Hi, I am running various CUDA samples (e.g. nbody and BlackScholes) on my TK1 to try and understand the performance statistic output using tegrastats (and also cat /sys/devices/platform/host1x/gk20a.0/load). I have edited the BlackScholes to run for many minutes on the GPU (e.g. > 10min) to make sure that there would not be some kind of statistical sampling issue. Note that I have manually overclocked the GPU and also turned on all 4 cores. Throughout the entire time I run the simulation using CUDA calls I get the following from tegrastats:
RAM 542/1746MB (lfb 170x4MB) cpu [0%,100%,0%,0%]@2320 EMC 71%@924 AVP 0%@40 VDE 120 GR3D 0%@804 EDP limit 2320
Wouldnt this indicate that the GPU is never used? Note that at the end of the simulation the BlackScholes executable the CPU and GPU times are printed so I assume it is calling CUDA routines.

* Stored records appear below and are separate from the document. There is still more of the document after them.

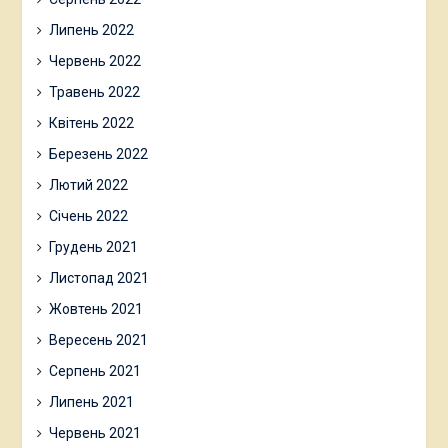
Липень 2022
Червень 2022
Травень 2022
Квітень 2022
Березень 2022
Лютий 2022
Січень 2022
Грудень 2021
Листопад 2021
Жовтень 2021
Вересень 2021
Серпень 2021
Липень 2021
Червень 2021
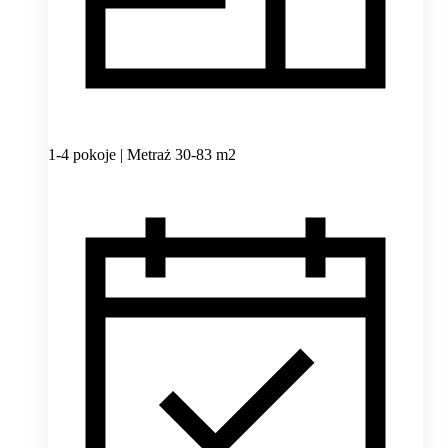
1-4 pokoje | Metraż 30-83 m2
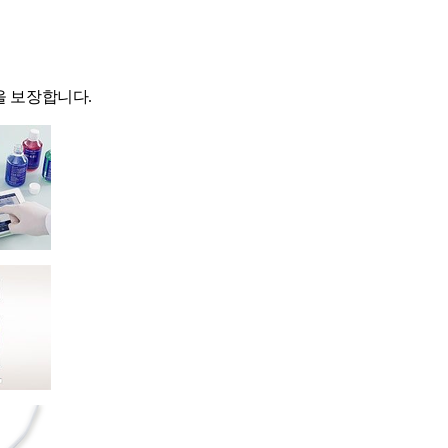
을 보장합니다.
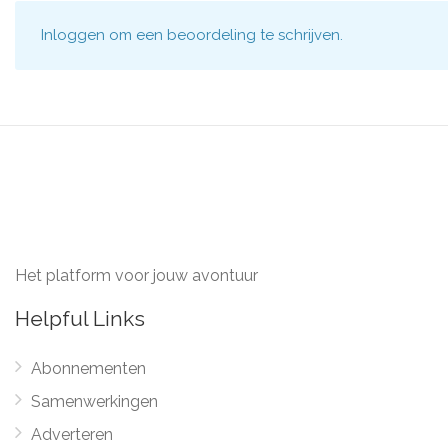
Inloggen
om een beoordeling te schrijven.
Het platform voor jouw avontuur
Helpful Links
Abonnementen
Samenwerkingen
Adverteren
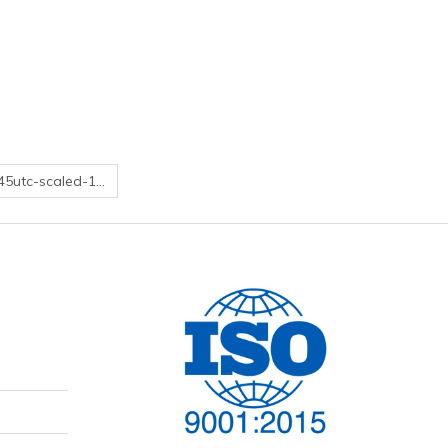
45utc-scaled-1…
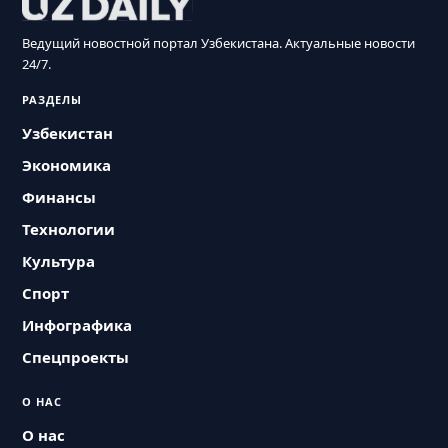
Ведущий новостной портал Узбекистана. Актуальные новости
24/7.
РАЗДЕЛЫ
Узбекистан
Экономика
Финансы
Технологии
Культура
Спорт
Инфографика
Спецпроекты
О НАС
О нас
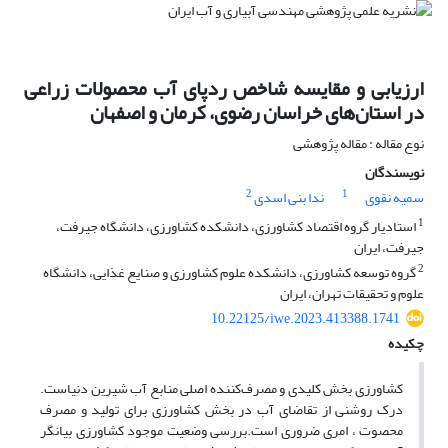
ارزیابی و مقایسه شاخص ردپای آب محصولات زراعی
در استان‌های خراسان رضوی، کرمان و اصفهان
نوع مقاله : مقاله پژوهشی
نویسندگان
2
1
سمیه نقوی
ندا بنی اسدی
1
استادیار گروه اقتصاد کشاورزی، دانشکده کشاورزی، دانشگاه جیرفت،
جیرفت، ایران
2
گروه توسعه کشاورزی، دانشکده علوم کشاورزی و صنایع غذایی، دانشگاه
علوم و تحقیقات تهران، ایران
10.22125/iwe.2023.413388.1741
چکیده
کشاورزی بخش کلیدی و مصرف‌کننده اصلی منابع آب شیرین دنیاست.
درک روشنی از تقاضای آب در بخش کشاورزی برای تولید و مصرف
محصوت ، امری ضروری است.بررسی وضعیت موجود کشاورزی بیانگر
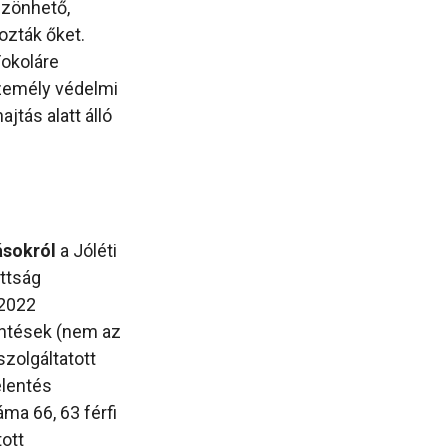
szönhető,
ozták őket.
Fokoláre
személy védelmi
jtás alatt álló
ásokról
a Jóléti
ttság
 2022
entések (nem az
szolgáltatott
jelentés
ma 66, 63 férfi
tott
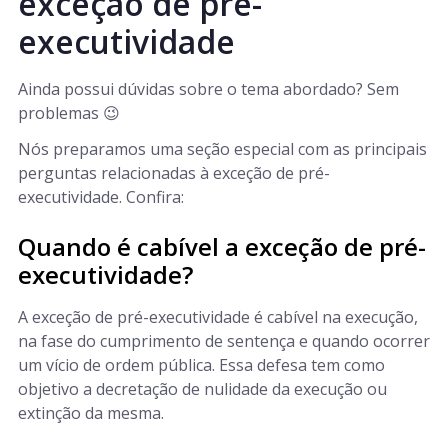
exceção de pré-
executividade
Ainda possui dúvidas sobre o tema abordado? Sem
problemas 😉
Nós preparamos uma seção especial com as principais
perguntas relacionadas à exceção de pré-
executividade. Confira:
Quando é cabível a exceção de pré-
executividade?
A exceção de pré-executividade é cabível na execução,
na fase do cumprimento de sentença e quando ocorrer
um vício de ordem pública. Essa defesa tem como
objetivo a decretação de nulidade da execução ou
extinção da mesma.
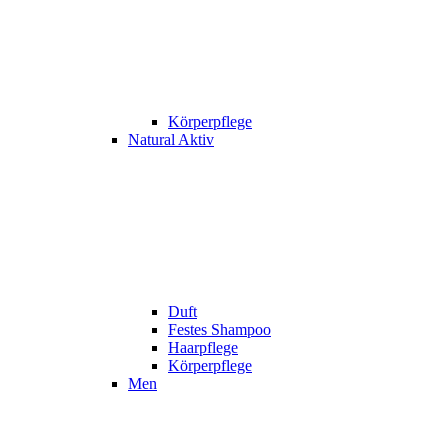
Körperpflege
Natural Aktiv
Duft
Festes Shampoo
Haarpflege
Körperpflege
Men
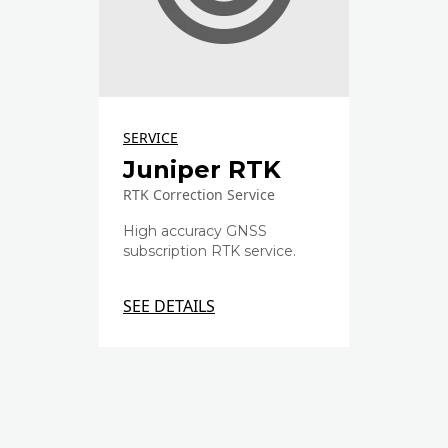
SERVICE
Juniper RTK
RTK Correction Service
High accuracy GNSS
subscription RTK service.
SEE DETAILS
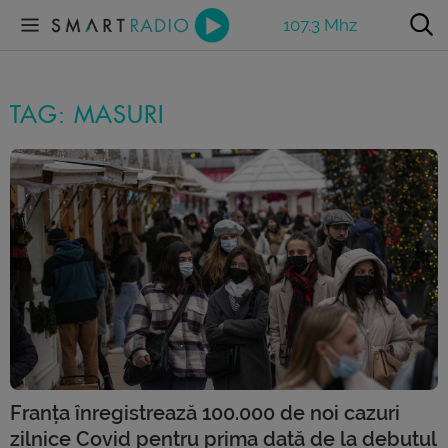
107.3 Mhz
TAG: MASURI
Franța înregistrează 100.000 de noi cazuri
zilnice Covid pentru prima dată de la debutul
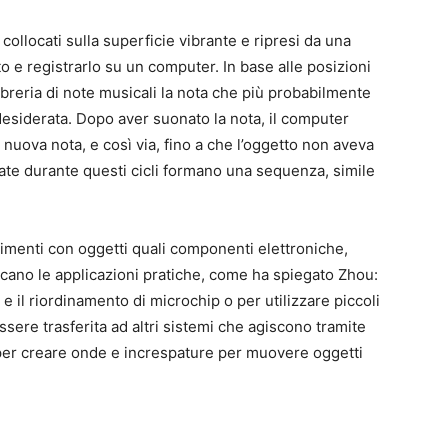
 collocati sulla superficie vibrante e ripresi da una
 e registrarlo su un computer. In base alle posizioni
ibreria di note musicali la nota che più probabilmente
desiderata. Dopo aver suonato la nota, il computer
nuova nota, e così via, fino a che l’oggetto non aveva
ate durante questi cicli formano una sequenza, simile
rimenti con oggetti quali componenti elettroniche,
cano le applicazioni pratiche, come ha spiegato Zhou:
 e il riordinamento di microchip o per utilizzare piccoli
 essere trasferita ad altri sistemi che agiscono tramite
per creare onde e increspature per muovere oggetti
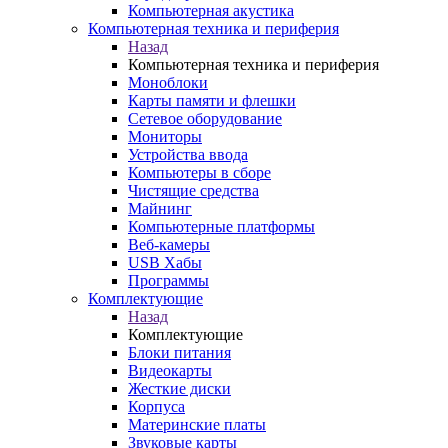
Компьютерная акустика
Компьютерная техника и периферия
Назад
Компьютерная техника и периферия
Моноблоки
Карты памяти и флешки
Сетевое оборудование
Мониторы
Устройства ввода
Компьютеры в сборе
Чистящие средства
Майнинг
Компьютерные платформы
Веб-камеры
USB Хабы
Программы
Комплектующие
Назад
Комплектующие
Блоки питания
Видеокарты
Жесткие диски
Корпуса
Материнские платы
Звуковые карты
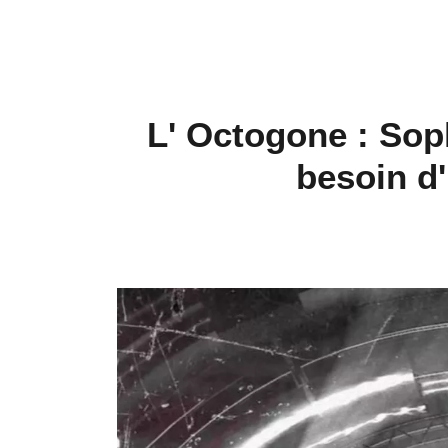
L' Octogone : Sop
besoin d'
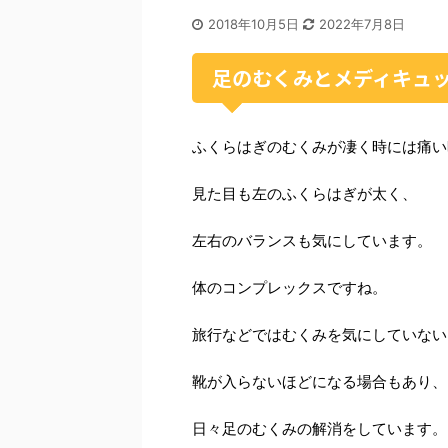
2018年10月5日
2022年7月8日
足のむくみとメディキュ
ふくらはぎのむくみが凄く時には痛い
見た目も左のふくらはぎが太く、
左右のバランスも気にしています。
体のコンプレックスですね。
旅行などではむくみを気にしていない
靴が入らないほどになる場合もあり、
日々足のむくみの解消をしています。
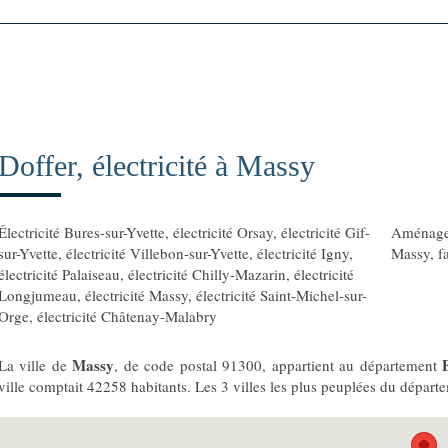
Doffer, électricité à Massy
Électricité Bures-sur-Yvette
,
électricité Orsay
,
électricité Gif-
Aménagem
sur-Yvette
,
électricité Villebon-sur-Yvette
,
électricité Igny
,
Massy
,
f
électricité Palaiseau
,
électricité Chilly-Mazarin
,
électricité
Longjumeau
,
électricité Massy
,
électricité Saint-Michel-sur-
Orge
,
électricité Châtenay-Malabry
Massy
La ville de
, de code postal 91300, appartient au département
ville comptait 42258 habitants. Les 3 villes les plus peuplées du dépar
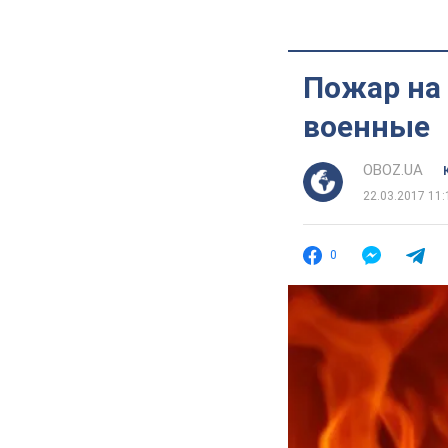
Пожар на
военные
OBOZ.UA
22.03.2017 11:
0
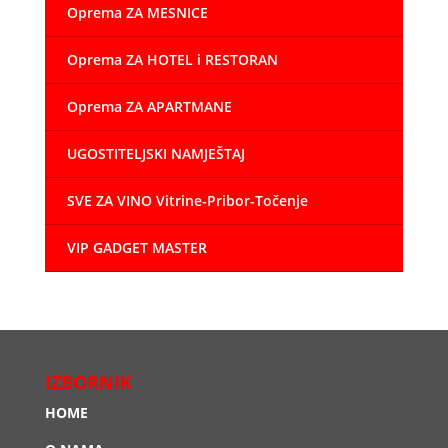
Oprema ZA MESNICE
Oprema ZA HOTEL i RESTORAN
Oprema ZA APARTMANE
UGOSTITELJSKI NAMJEŠTAJ
SVE ZA VINO Vitrine-Pribor-Točenje
VIP GADGET MASTER
IZBORNIK
HOME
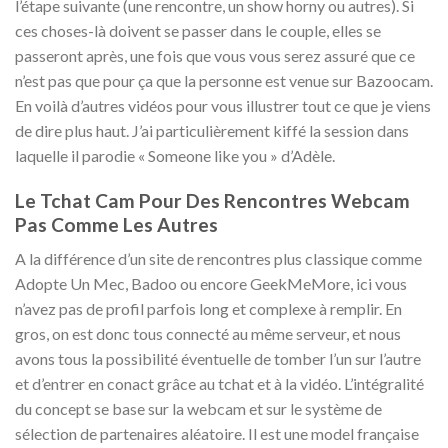
l’étape suivante (une rencontre, un show horny ou autres). Si
ces choses-là doivent se passer dans le couple, elles se
passeront après, une fois que vous vous serez assuré que ce
n’est pas que pour ça que la personne est venue sur Bazoocam.
En voilà d’autres vidéos pour vous illustrer tout ce que je viens
de dire plus haut. J’ai particulièrement kiffé la session dans
laquelle il parodie « Someone like you » d’Adèle.
Le Tchat Cam Pour Des Rencontres Webcam
Pas Comme Les Autres
A la différence d’un site de rencontres plus classique comme
Adopte Un Mec, Badoo ou encore GeekMeMore, ici vous
n’avez pas de profil parfois long et complexe à remplir. En
gros, on est donc tous connecté au même serveur, et nous
avons tous la possibilité éventuelle de tomber l’un sur l’autre
et d’entrer en conact grâce au tchat et à la vidéo. L’intégralité
du concept se base sur la webcam et sur le système de
sélection de partenaires aléatoire. Il est une model française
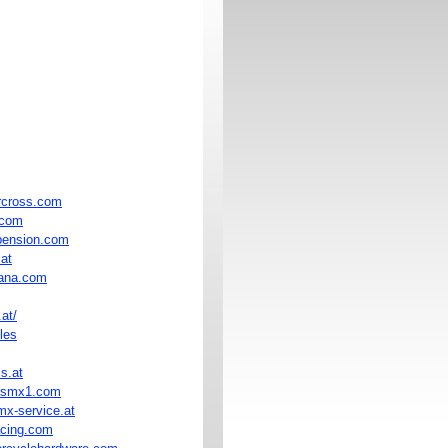
cross.com
.com
pension.com
at
rana.com
at/
les
s.at
ssmx1.com
x-service.at
acing.com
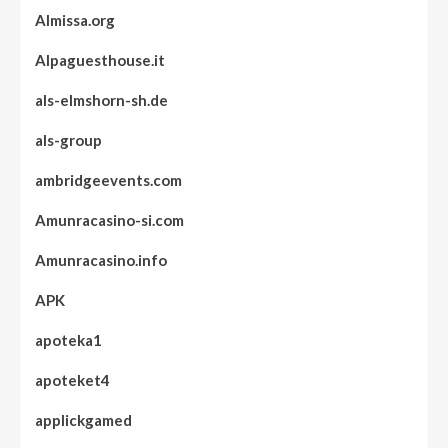
Almissa.org
Alpaguesthouse.it
als-elmshorn-sh.de
als-group
ambridgeevents.com
Amunracasino-si.com
Amunracasino.info
APK
apoteka1
apoteket4
applickgamed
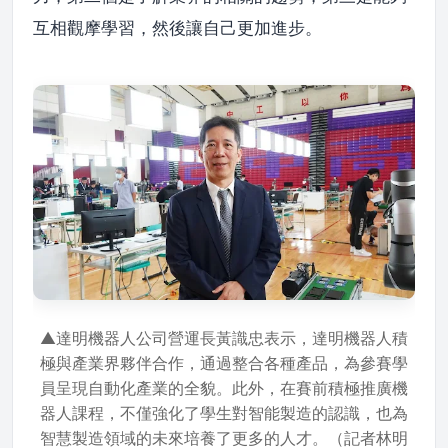
互相觀摩學習，然後讓自己更加進步。
▲達明機器人公司營運長黃識忠表示，達明機器人積
極與產業界夥伴合作，通過整合各種產品，為參賽學
員呈現自動化產業的全貌。此外，在賽前積極推廣機
器人課程，不僅強化了學生對智能製造的認識，也為
智慧製造領域的未來培養了更多的人才。（記者林明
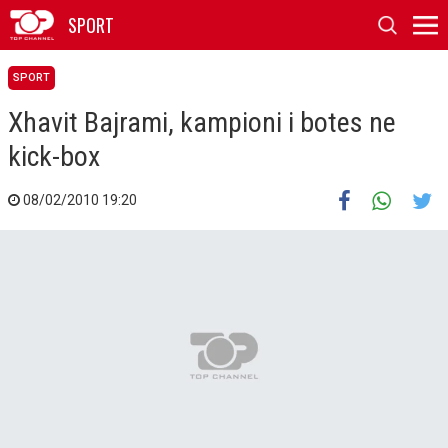
SPORT
SPORT
Xhavit Bajrami, kampioni i botes ne
kick-box
08/02/2010 19:20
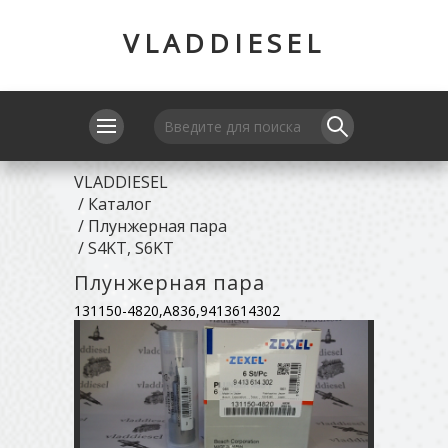
VLADDIESEL
VLADDIESEL
/
Каталог
/
Плунжерная пара
/
S4KT, S6KT
Плунжерная пара
131150-4820,A836,9413614302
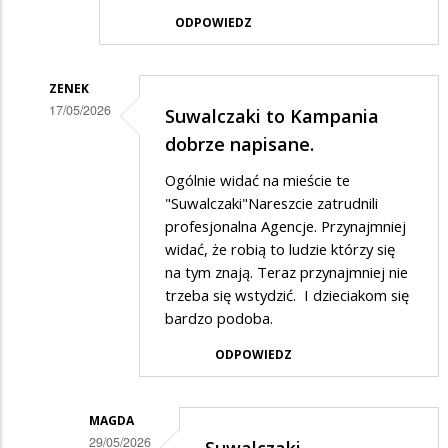
ODPOWIEDZ
ZENEK
17/05/2026
Suwalczaki to Kampania
Dodane
dobrze napisane.
przez
Ogólnie widać na mieście te
Suwalczanka
"Suwalczaki"Nareszcie zatrudnili
w
profesjonalna Agencje. Przynajmniej
widać, że robią to ludzie którzy się
odpowiedzi
na tym znają. Teraz przynajmniej nie
na
trzeba się wstydzić. I dzieciakom się
Suwalczaki
bardzo podoba.
czy
ODPOWIEDZ
Suwalczanie??…
MAGDA
29/05/2026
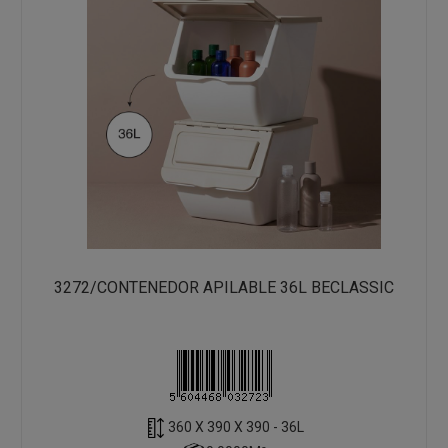
3272/CONTENEDOR APILABLE 36L BECLASSIC
360 X 390 X 390 - 36L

Why is the GPU load always zero in this case (I have also seen this when I run nbody even when nbody gets similar performance as reported here for TK1 GPU usage: https://www.pugetsystems.com/labs/hpc/NVIDIA-Jetson-TK1-CUDA-performance-569/ … Do I need to turn on the counters or set some environment variable? I checked many other posts that report this issue and there was no clear answer. Thanks.